Mortality measures the probability of death, and the mortality premium rate increases with the increase in the age of the policyholder.
From September 1, the insurers have increased the mortality premium rates for each age category steeply compared with the Ulips they sold before.
For example, the mortality charge for a 20-year old policyholder was Rs 1.122 per Rs 1,000 sum at risk in the case of Bajaj Allianz Life’s Max Gain policy. The insurer has now more than doubled it to Rs 2.57 per Rs 1,000 sum at risk in its new Ulip Max Advantage.
The insurers have a glib explanation for this move.
“We have increased the mortality charges because the minimum sum assured has now gone up to 10 times the annual premium from five times earlier. Under our new Ulips, we are giving both the sum assured and the fund value as death benefit. Besides, there is a built-in accident death cover,” said a senior official with Bajaj Allianz Life Insurance Company.
However, this argument is a little woolly because almost all insurers had earlier been offering a sum assured under their Ulip plans of as high as 20 times the annual premium.
Type II Ulips — where both the sum assured and the fund value are given on the death of the policyholder during the policy term — have always been around and nobody used this as an excuse to raise the mortality charge. For example, SBI Life’s Unit Plus Elite II didn’t slap differential mortality charges.
The insurers’ argument can also be easily demolished. If the sum at risk goes up at any given point of time, the mortality premium, calculated at a given rate, automatically goes up. So why tweak the rate?
“The mortality premium rates can vary if the underwriting conditions change or if the insurer experiences a high claim ratio in a particular product,” said G.N. Agarwal, chief actuary of Future Generali Life Insurance Company.
“We have also noticed some companies increasing their mortality charges. This should not have happened. It isn’t proper,” said Agarwal, who formerly was an actuary with the Life Insurance Corporation of India. “I don’t understand how the regulator approved these products without seeking clarifications from the insurers.”

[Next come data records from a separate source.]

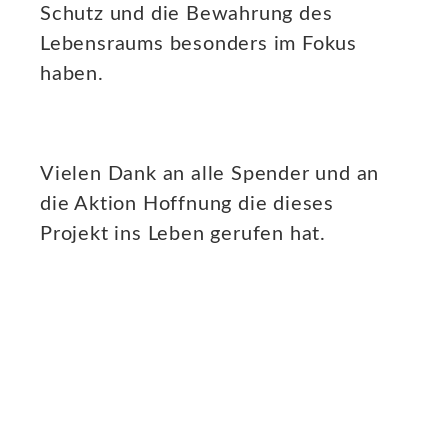
Schutz und die Bewahrung des
Lebensraums besonders im Fokus
haben.
Vielen Dank an alle Spender und an
die Aktion Hoffnung die dieses
Projekt ins Leben gerufen hat.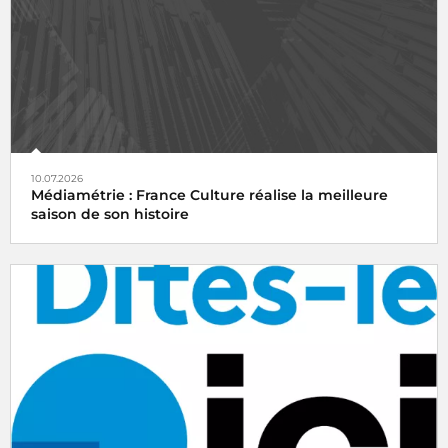
10.07.2026
Médiamétrie : France Culture réalise la meilleure
saison de son histoire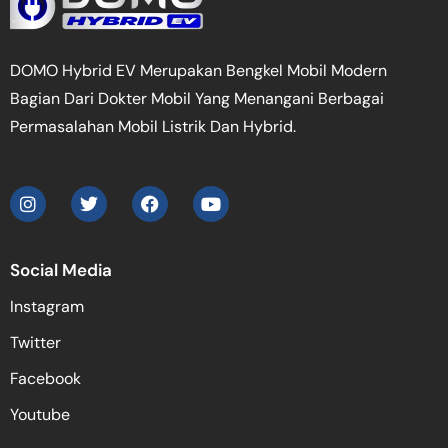
DOMO Hybrid EV Merupakan Bengkel Mobil Modern
Bagian Dari Dokter Mobil Yang Menangani Berbagai
Permasalahan Mobil Listrik Dan Hybrid.
Social Media
Instagram
Twitter
Facebook
Youtube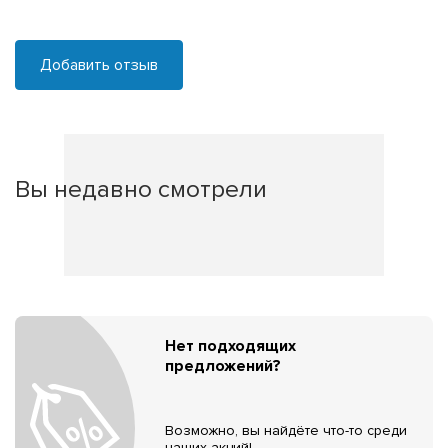
Добавить отзыв
Вы недавно смотрели
Нет подходящих
предложений?
Возможно, вы найдёте что-то среди
наших акций!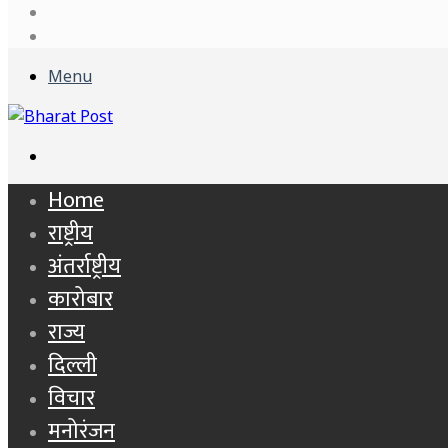
Log
In
Sidebar
Menu
Search
for
Home
राष्ट्रीय
अंतर्राष्ट्रीय
कारोबार
राज्य
दिल्ली
विचार
मनोरंजन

S.B. Mathur, secretary-general of the Life Insurance Council, the lobbying body of life insurance companies in the country, said he was not aware of this development. But he added, “This should not have happened. I am not aware of this. So, I cannot make further comments. I’ll take a look at it.”
Sinister purpose
In its revised circular issued in August 2009 that capped charges relating to Ulips, the insurance regulator excluded mortality charges from the overall cap on expenses while determining the investment returns of policyholders.

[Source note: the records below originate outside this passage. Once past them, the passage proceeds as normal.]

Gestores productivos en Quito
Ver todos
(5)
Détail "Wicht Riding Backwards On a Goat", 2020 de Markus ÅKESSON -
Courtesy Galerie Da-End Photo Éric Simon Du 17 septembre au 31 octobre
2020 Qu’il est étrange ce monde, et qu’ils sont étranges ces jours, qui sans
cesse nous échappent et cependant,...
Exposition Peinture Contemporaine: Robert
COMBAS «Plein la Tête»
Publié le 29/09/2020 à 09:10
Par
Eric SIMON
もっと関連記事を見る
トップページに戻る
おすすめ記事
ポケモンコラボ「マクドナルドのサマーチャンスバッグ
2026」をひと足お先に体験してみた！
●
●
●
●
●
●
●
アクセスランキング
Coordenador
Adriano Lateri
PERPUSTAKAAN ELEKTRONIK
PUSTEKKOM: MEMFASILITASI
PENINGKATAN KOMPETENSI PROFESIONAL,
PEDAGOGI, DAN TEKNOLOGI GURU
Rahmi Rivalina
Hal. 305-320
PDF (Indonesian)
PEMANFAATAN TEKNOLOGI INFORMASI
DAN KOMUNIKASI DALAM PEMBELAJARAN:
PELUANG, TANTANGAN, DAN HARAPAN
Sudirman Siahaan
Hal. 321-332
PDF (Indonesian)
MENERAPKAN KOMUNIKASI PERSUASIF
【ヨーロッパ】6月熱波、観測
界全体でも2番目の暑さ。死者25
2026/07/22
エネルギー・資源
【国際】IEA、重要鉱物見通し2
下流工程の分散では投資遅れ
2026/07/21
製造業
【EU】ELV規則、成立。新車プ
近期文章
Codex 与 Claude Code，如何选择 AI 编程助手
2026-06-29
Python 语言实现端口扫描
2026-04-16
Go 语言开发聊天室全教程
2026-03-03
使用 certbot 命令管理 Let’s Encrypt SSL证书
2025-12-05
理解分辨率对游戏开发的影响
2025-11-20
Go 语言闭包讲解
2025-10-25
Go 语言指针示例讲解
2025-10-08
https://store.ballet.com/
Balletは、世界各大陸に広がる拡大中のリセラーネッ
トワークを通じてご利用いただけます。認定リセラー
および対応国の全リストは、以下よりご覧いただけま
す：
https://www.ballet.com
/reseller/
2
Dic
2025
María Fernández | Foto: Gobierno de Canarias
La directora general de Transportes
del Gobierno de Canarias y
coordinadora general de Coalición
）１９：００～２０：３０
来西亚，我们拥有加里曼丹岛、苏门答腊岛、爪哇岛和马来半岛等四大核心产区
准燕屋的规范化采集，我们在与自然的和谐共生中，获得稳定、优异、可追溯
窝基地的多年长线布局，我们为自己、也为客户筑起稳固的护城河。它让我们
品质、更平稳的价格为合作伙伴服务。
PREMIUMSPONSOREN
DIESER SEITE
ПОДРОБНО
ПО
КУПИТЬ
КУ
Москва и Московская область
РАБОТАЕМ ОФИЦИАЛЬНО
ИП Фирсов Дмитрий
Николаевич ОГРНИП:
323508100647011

The first circular in July 2009 had, however, included mortality charges within the overall cap on expenses.
After August 2009, insurers such as SBI Life increased the mortality charges while reducing its premium allocation and other charges.
“After the new regulations came into place from September 1, insurers have been increasing their mortality charges to make profits which otherwise would have suffered,” Agarwal explained.
What the insurer doesn’t tell you is that profits earned from the investment of mortality premium accrue to the shareholders of the insurance company and not to its policyholders.
Therefore, an increase in mortality charges imply more investible fund for an insurance company and, hence, greater distributable profits to shareholders. “This could be another reason why insurers are raising their mortality charges,” admits Agarwal.